🤖 AI Summary
This work proposes a semantic navigation approach for autonomous robots operating in unknown environments, addressing the common oversight of semantic cues such as signs and room numbers that can significantly improve navigation efficiency. The method integrates local perception, frontier-based exploration, and a large language model (LLM) to dynamically interpret environmental text, infer symbolic patterns (e.g., room numbering conventions), and construct a confidence grid that guides exploration in real time. Notably, this is the first framework to employ an LLM for on-the-fly parsing of environmental text to drive forward-looking goal inference.
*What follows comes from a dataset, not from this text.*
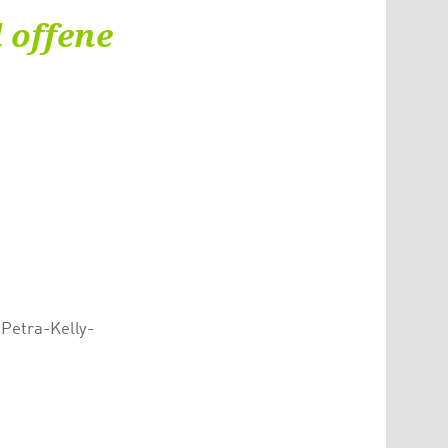
 offene
 Petra-Kelly-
Evaluated on realistic floorplans, the approach achieves a weighted path success rate over 25% higher than baseline methods, approaching the performance of optimal paths.
📝 Abstract
Autonomous navigation in unfamiliar environments often relies on geometric mapping and planning strategies that overlook rich semantic cues such as signs, room numbers, and textual labels. We propose a novel semantic navigation framework that leverages large language models (LLMs) to infer patterns from partial observations and predict regions where the goal is most likely located. Our method combines local perceptual inputs with frontier-based exploration and periodic LLM queries, which extract symbolic patterns (e.g., room numbering schemes and building layout structures) and update a confidence grid used to guide exploration. This enables robots to move efficiently toward goal locations labeled with textual identifiers (e.g.,"room 8") even before direct observation. We demonstrate that this approach enables more efficient navigation in sparse, partially observable grid environments by exploiting symbolic patterns. Experiments across environments modeled after real floor plans show that our approach consistently achieves near-optimal paths and outperforms baselines by over 25% in Success weighted by Path Length.